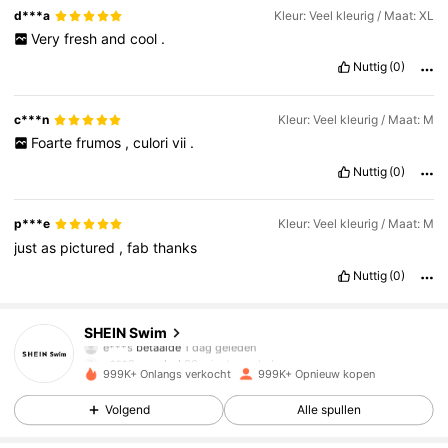
d***a
Kleur: Veel kleurig / Maat: XL
Very
fresh
and
cool
.
Nuttig
(0)
c***n
Kleur: Veel kleurig / Maat: M
Foarte
frumos
,
culori
vii
.
Nuttig
(0)
p***e
Kleur: Veel kleurig / Maat: M
just
as
pictured
,
fab
thanks
Nuttig
(0)
414K Volgers
4.88
SHEIN Swim
e***s
betaalde
1 dag geleden
p***9
gevolgd
30 minuten geleden
999K+ Onlangs verkocht
999K+ Opnieuw kopen
414K Volgers
4.88
Volgend
Alle spullen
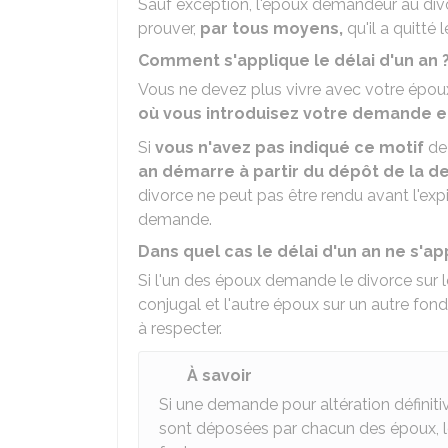
Sauf exception, l'époux demandeur au divor
prouver,
par tous moyens,
qu'il a quitté 
Comment s'applique le délai d'un an 
Vous ne devez plus vivre avec votre épo
où vous introduisez votre demande e
Si
vous n'avez pas indiqué ce motif
de 
an démarre à partir du dépôt de la 
divorce ne peut pas être rendu avant l'expi
demande.
Dans quel cas le délai d'un an ne s'ap
Si l'un des époux demande le divorce sur le
conjugal et l'autre époux sur un autre fond
à respecter.
À savoir
Si une demande pour altération définit
sont déposées par chacun des époux, 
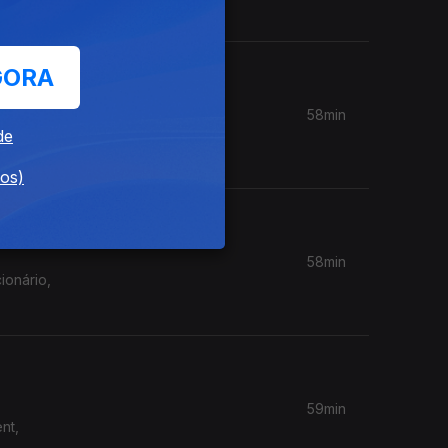
GORA
58min
, Steve
de
dos)
58min
ionário,
59min
nt,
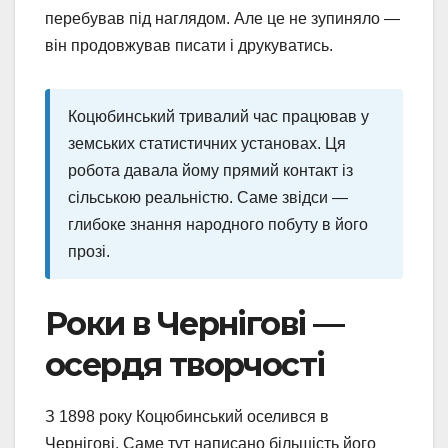
перебував під наглядом. Але це не зупиняло —
він продовжував писати і друкуватись.
Коцюбинський тривалий час працював у
земських статистичних установах. Ця
робота давала йому прямий контакт із
сільською реальністю. Саме звідси —
глибоке знання народного побуту в його
прозі.
Роки в Чернігові —
осердя творчості
З 1898 року Коцюбинський оселився в
Чернігові. Саме тут написано більшість його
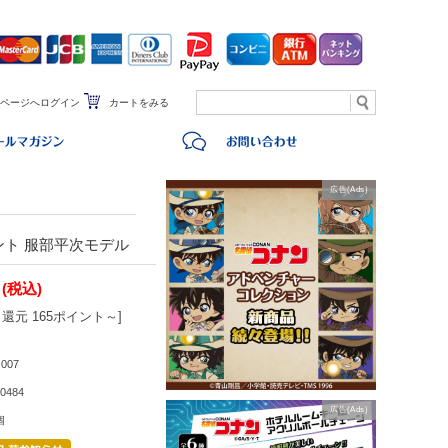
ページへログイン
カートをみる
広告(Ads)
ント 服部平次モデル
(税込)
還元 165ポイント～]
007
0484
広告(Ads)
個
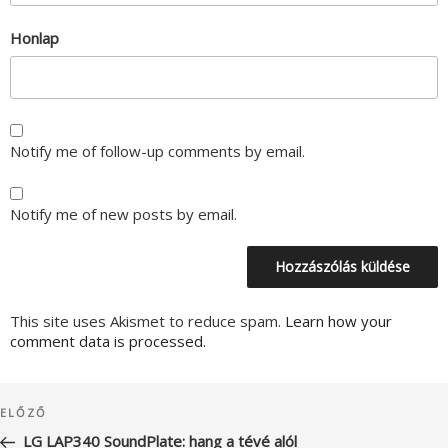
Honlap
Notify me of follow-up comments by email.
Notify me of new posts by email.
This site uses Akismet to reduce spam.
Learn how your
comment data is processed.
Bejegyzés
Korábbi
ELŐZŐ
navigáció
bejegyzés
LG LAP340 SoundPlate: hang a tévé alól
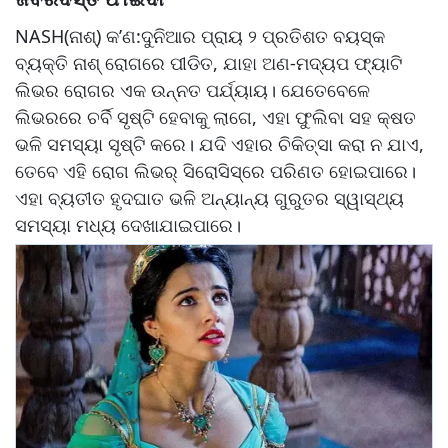
NASH(ନାଶ୍) କ’ଣ:ଦୁନିଆର ପ୍ରାୟ ୨ ପ୍ରତିଶତ ବୟସ୍କ
ବ୍ୟକ୍ତି ନାଶ୍‌ ରୋଗରେ ପୀଡିତ, ଯାହା ଅଣ-ମଦ୍ୟପ ଫ୍ୟାଟି
ଲିଭର ରୋଗର ଏକ ଉନ୍ନତ ପର୍ଯ୍ୟାୟ। ଯେତେବେଳେ
ଲିଭରରେ ଚର୍ବି ସୃଷ୍ଟି ହେବାକୁ ଲାଗେ, ଏହା ଫୁଲିବା ସହ କ୍ଷତ
ଭଳି ସମସ୍ୟା ସୃଷ୍ଟି କରେ। ଯଦି ଏହାର ଚିକିତ୍ସା କରା ନ ଯାଏ,
ତେବେ ଏହି ରୋଗ ଲିଭର୍ ସିରୋସିସ୍‌ରେ ପରିଣତ ହୋଇପାରେ।
ଏହା ବ୍ୟତୀତ ହୃଦଘାତ ଭଳି ଅନ୍ୟାନ୍ୟ ଗୁରୁତର ସ୍ୱାସ୍ଥ୍ୟ
ସମସ୍ୟା ମଧ୍ୟ ଦେଖାଯାଇପାରେ।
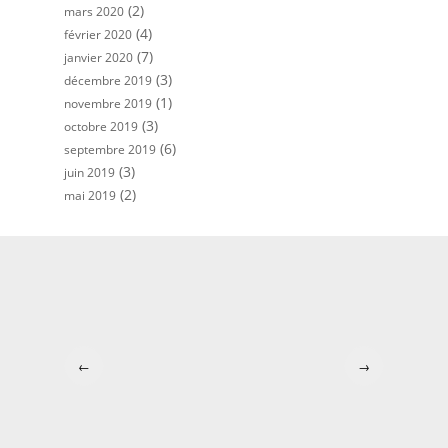
(2)
mars 2020
(4)
février 2020
(7)
janvier 2020
(3)
décembre 2019
(1)
novembre 2019
(3)
octobre 2019
(6)
septembre 2019
(3)
juin 2019
(2)
mai 2019
←
→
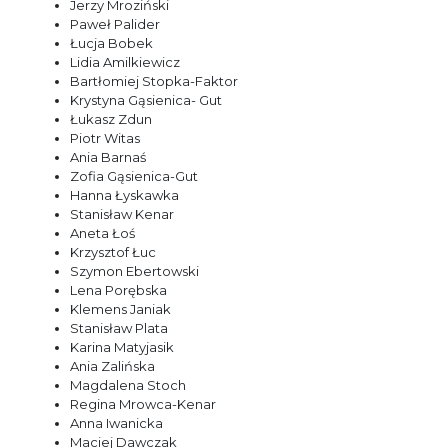
Jerzy Mroziński
Paweł Palider
Łucja Bobek
Lidia Amilkiewicz
Bartłomiej Stopka-Faktor
Krystyna Gąsienica- Gut
Łukasz Zdun
Piotr Witas
Ania Barnaś
Zofia Gąsienica-Gut
Hanna Łyskawka
Stanisław Kenar
Aneta Łoś
Krzysztof Łuc
Szymon Ebertowski
Lena Porębska
Klemens Janiak
Stanisław Plata
Karina Matyjasik
Ania Zalińska
Magdalena Stoch
Regina Mrowca-Kenar
Anna Iwanicka
Maciej Dawczak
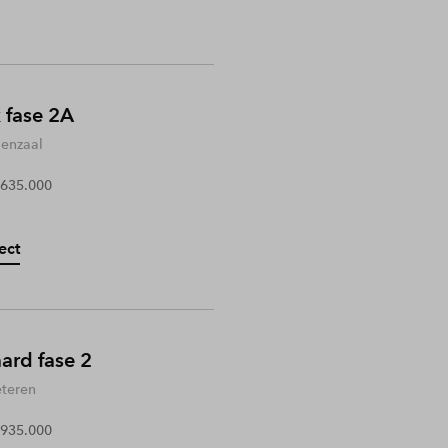
 fase 2A
enzaal
 635.000
ect
rd fase 2
teren
 935.000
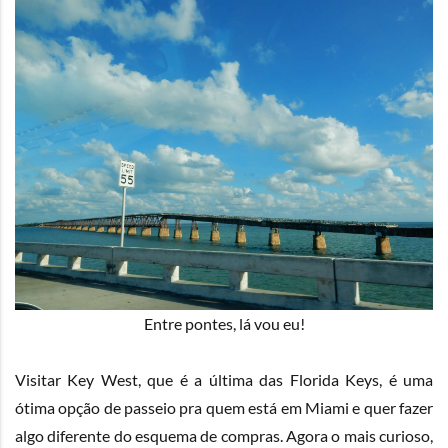
Entre pontes, lá vou eu!
Visitar Key West, que é a última das Florida Keys, é uma
ótima opção de passeio pra quem está em Miami e quer fazer
algo diferente do esquema de compras. Agora o mais curioso,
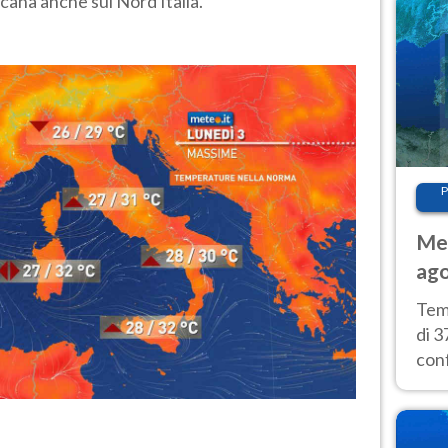
icana anche sul Nord Italia.
P
Met
ago
tem
Tem
di 3
con
calu
wee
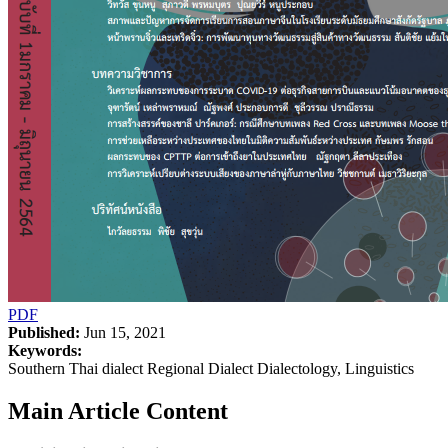
PDF
Published:
Jun 15, 2021
Keywords:
Southern Thai dialect Regional Dialect Dialectology, Linguistics
Main Article Content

::::

§ **TASK REQUIREMENTS**
Using the listing above, reproduce word for word every line from the one containing "janvier 2020" through the one containing "algo diferente do". Pictures must be left out.

§ **WRITTEN RESPONSE**
janvier 2020
(3)
décembre 2019
(1)
novembre 2019
(3)
octobre 2019
(6)
septembre 2019
(3)
juin 2019
(2)
mai 2019
←
→
Jerzy Mroziński
Paweł Palider
Łucja Bobek
Lidia Amilkiewicz
Bartłomiej Stopka-Faktor
Krystyna Gąsienica- Gut
Łukasz Zdun
Piotr Witas
Ania Barnaś
Zofia Gąsienica-Gut
Hanna Łyskawka
Stanisław Kenar
Aneta Łoś
Krzysztof Łuc
Szymon Ebertowski
Lena Porębska
Klemens Janiak
Stanisław Plata
Karina Matyjasik
Ania Zalińska
Magdalena Stoch
Regina Mrowca-Kenar
Anna Iwanicka
Maciej Dawczak
 fase 2A
enzaal
 635.000
ect
rd fase 2
teren
 935.000
Entre pontes, lá vou eu!
Visitar Key West, que é a última das Florida Keys, é uma
ótima opção de passeio pra quem está em Miami e quer fazer
algo diferente do esquema de compras. Agora o mais curioso,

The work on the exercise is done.